El aire azotaba sus mejillas y se colaba entre su pelo; olía a primavera y a nuevos brotes. Rosalie alzó el rostro, tanto para plantarle cara al viento como para disfrutar de él. Bajo ella, su yegua, reluciente y elegante, se esforzaba por alcanzar mayor velocidad; mientras el sol brillara en lo alto ambas cabalgarían como dos seres libres.

Los cascos aplastaban la hierba, corta y dura, y las flores silvestres dispersas, a las que no prestó mayor atención. Se incorporó al sendero de tierra marrón bordeado de salvia, con su característico color plateado.

No había árboles en aquel llano vasto y abierto ni ella buscaba sombra. Galopó por un trigal que resplandecía bajo el sol, mecido apenas por una esquiva brisa. Más allá se extendían los campos de heno, acres y más acres de heno listo para la primera cosecha. Escuchó y reconoció la llamada de una alondra. Contra lo que pudiera parecer, no era granjera.
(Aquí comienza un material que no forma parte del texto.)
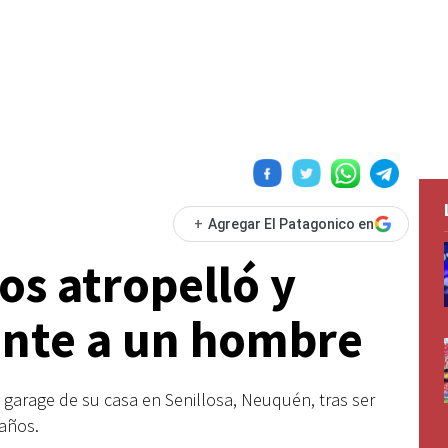
+
Agregar El Patagonico en
os atropelló y
ente a un hombre
el garage de su casa en Senillosa, Neuquén, tras ser
años.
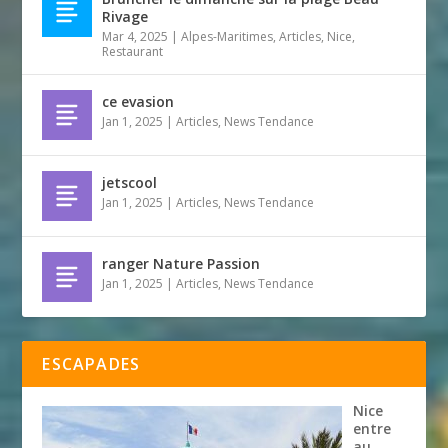
Rivage
Mar 4, 2025
|
Alpes-Maritimes
,
Articles
,
Nice
,
Restaurant
ce evasion
Jan 1, 2025
|
Articles
,
News Tendance
jetscool
Jan 1, 2025
|
Articles
,
News Tendance
ranger Nature Passion
Jan 1, 2025
|
Articles
,
News Tendance
ESCAPADES
Nice
entre
au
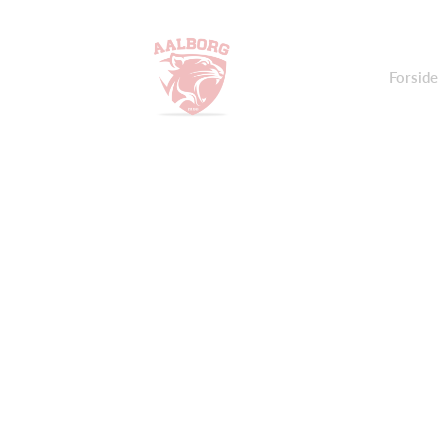
Forside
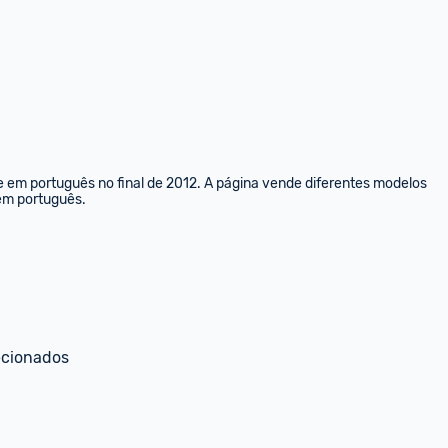
e em português no final de 2012. A página vende diferentes modelos 
 em português.
ecionados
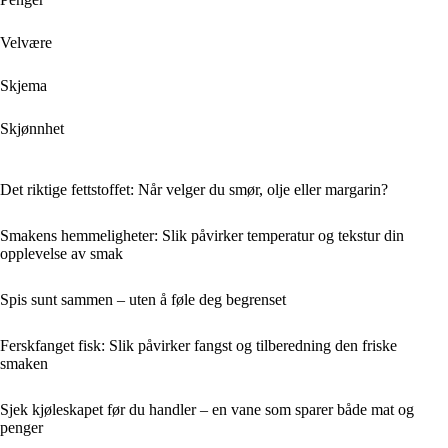
Velvære
Skjema
Skjønnhet
Det riktige fettstoffet: Når velger du smør, olje eller margarin?
Smakens hemmeligheter: Slik påvirker temperatur og tekstur din
opplevelse av smak
Spis sunt sammen – uten å føle deg begrenset
Ferskfanget fisk: Slik påvirker fangst og tilberedning den friske
smaken
Sjek kjøleskapet før du handler – en vane som sparer både mat og
penger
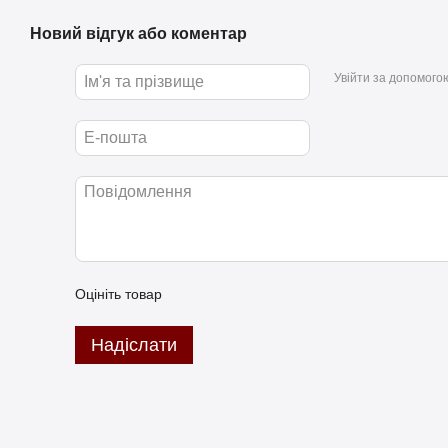
Новий відгук або коментар
Увійти за допомого
Оцініть товар
Надіслати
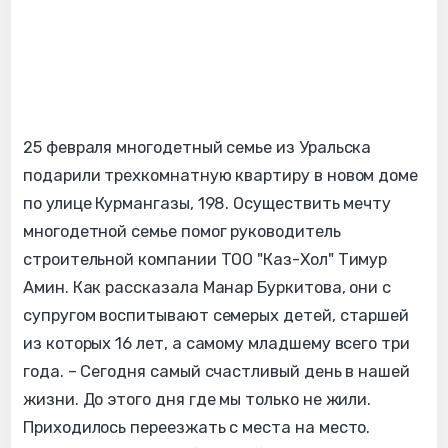
25 февраля многодетный семье из Уральска
подарили трехкомнатную квартиру в новом доме
по улице Курмангазы, 198. Осуществить мечту
многодетной семье помог руководитель
строительной компании ТОО "Каз-Хол" Тимур
Амин. Как рассказала Манар Буркитова, они с
супругом воспитывают семерых детей, старшей
из которых 16 лет, а самому младшему всего три
года. – Сегодня самый счастливый день в нашей
жизни. До этого дня где мы только не жили.
Приходилось переезжать с места на место.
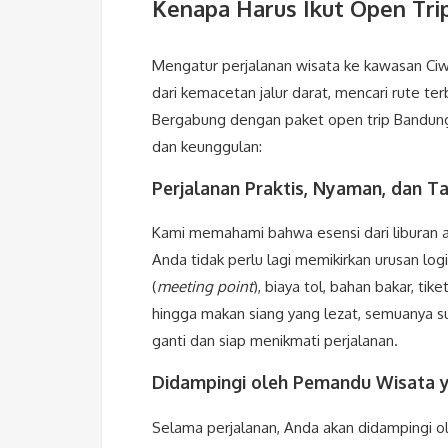
Kenapa Harus Ikut Open Tri
Mengatur perjalanan wisata ke kawasan Ciwi
dari kemacetan jalur darat, mencari rute te
Bergabung dengan paket open trip Bandu
dan keunggulan:
Perjalanan Praktis, Nyaman, dan T
Kami memahami bahwa esensi dari liburan ad
Anda tidak perlu lagi memikirkan urusan logi
(
meeting point
), biaya tol, bahan bakar, t
hingga makan siang yang lezat, semuanya
ganti dan siap menikmati perjalanan.
Didampingi oleh Pemandu Wisata 
Selama perjalanan, Anda akan didampingi 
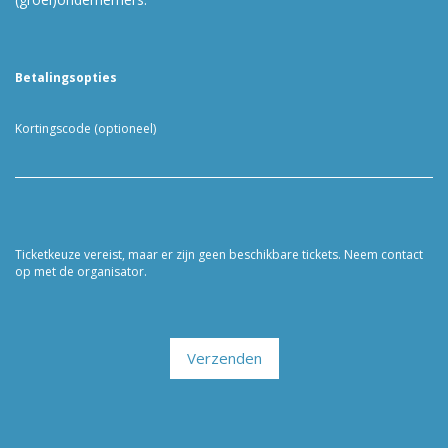
Betalingsopties
Kortingscode (optioneel)
Ticketkeuze vereist, maar er zijn geen beschikbare tickets. Neem contact
op met de organisator.
Verzenden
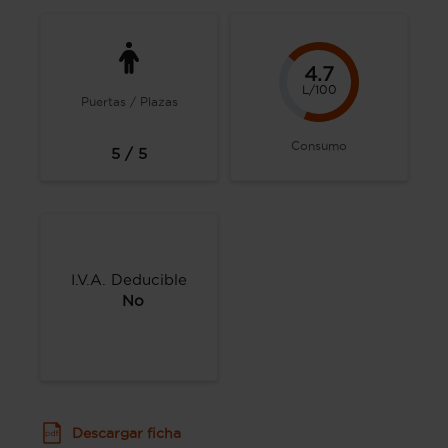
4.7
L/100
Puertas / Plazas
Consumo
5 / 5
I.V.A. Deducible
No
Descargar ficha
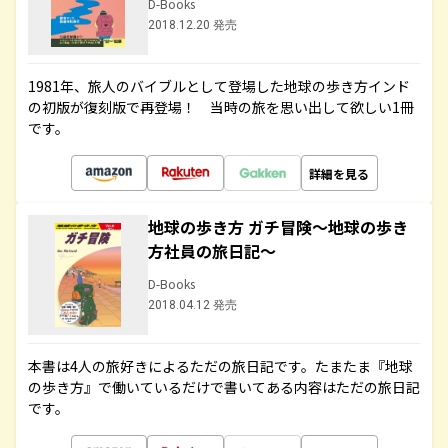
D-Books
2018.12.20 発売
1981年、旅人のバイブルとして登場した地球の歩き方インド
の初版が復刻版で再登場！ 当時の旅を思い出して欲しい1冊
です。
詳細を見る
地球の歩き方 ガチ冒険～地球の歩き
方社員の旅日記～
D-Books
2018.04.12 発売
本書は4人の旅好きによるただの旅日記です。たまたま『地球
の歩き方』で働いているだけで書いてある内容はただの旅日記
です。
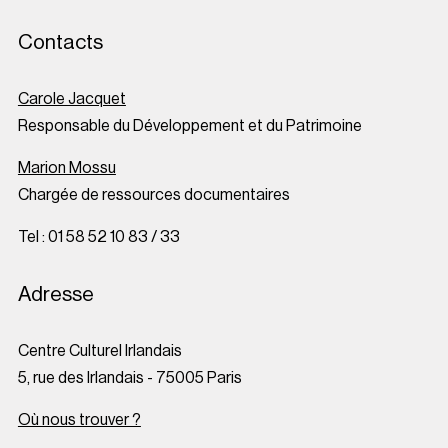
Contacts
Carole Jacquet
Responsable du Développement et du Patrimoine
Marion Mossu
Chargée de ressources documentaires
Tel : 01 58 52 10 83 / 33
Adresse
Centre Culturel Irlandais
5, rue des Irlandais - 75005 Paris
Où nous trouver ?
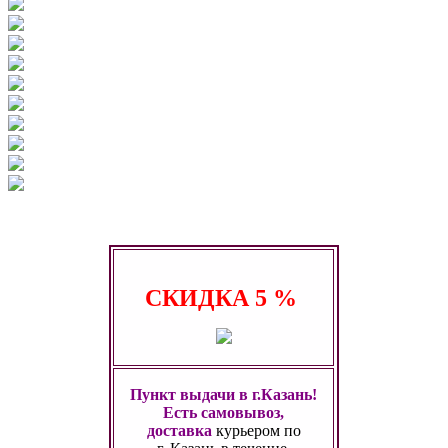
СКИДКА
5 %
Пункт выдачи в г.Казань!
Есть самовывоз,
доставка
курьером по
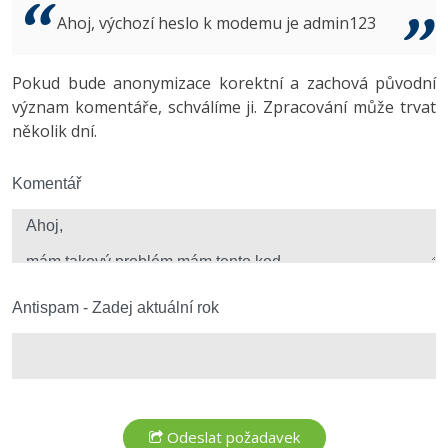
Video
Ahoj, výchozí heslo k modemu je admin123
-41%
Copywriter
Algoritmy
Time management
Ostatní
-10%
Pokud bude anonymizace korektní a zachová původní
WordPress specialista
Umělá inteligence (AI)
Windows
Fórum
význam komentáře, schválíme ji. Zpracování může trvat
několik dní.
SEO specialista
Pro děti
Linux
Více
Komentář
Sítě
Fórum
Kybernetická bezpečnost
Elektronický podpis
Antispam - Zadej aktuální rok
Fórum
Si alguien se hubiera referido a ella con ese término, se habría reído o enojado, dependiendo de su humor.

Sembraban cereal porque lo necesitaban, al igual que se sembraban y cultivaban los bancales de verduras. El hecho de producir los alimentos que consumían la hacía independiente y, a su juicio, nada era más importante. Los años buenos sobraba grano suficiente para proporcionar algunos ingresos suplementarios y con esos dólares extra se podían comprar más cabezas de ganado. Lo importante era el ganado.

Era ranchera, como antes lo habían sido su abuelo y el padre de su abuelo.

Los campos se extendían hasta donde podía abarcar con la vista. Sus tierras. Eran campos ricos y ondulados, acres y acres de cereal que brotaba rápidamente, y tras ellos venían los llanos y las praderas donde pastaban el ganado y los caballos. Ese día, sin embargo, no tenía que revisar el estado de las cercas, ni contar cabezas ni sumergirse en los libros de cuentas sobre el escritorio de piel y madera de roble de su abuelo. Ese día quería libertad y se la había tomado.

No se había criado en los vastos y agrestes llanos de Montana, no había nacido sobre una silla de montar. Era de Chicago: su padre había preferido la medicina al rancho y el Este al Oeste. No lo culpaba por ello, como había hecho su abuelo. Era cuestión de gustos; cada uno tenía derecho a elegir la vida que quería llevar. Por eso ella había vuelto allí, al lugar donde estaban sus raíces, cinco años atrás, tras cumplir veinte.

Detuvo la yegua en lo alto de la colina. Desde aquel punto se divisaban, más allá de los campos cultivados, los pastizales, delimitados por cercas de alambre que apenas se distinguían desde esa distancia, lo cual creaba la ilusión de un espacio abierto e ilimitado por el cual el ganado podía vagar a sus anchas. En otra época seguramente había sido así, reflexionó al tiempo que se retiraba el pelo hacia atrás por encima del hombro. Si entrecerraba los ojos, casi podía verlo, abierto y libre, tal y como debía de ser cuando sus antepasados se habían establecido allí. Habían llegado atraídos por la fiebre del oro, pero la tierra los había atrapado. Igual que a ella.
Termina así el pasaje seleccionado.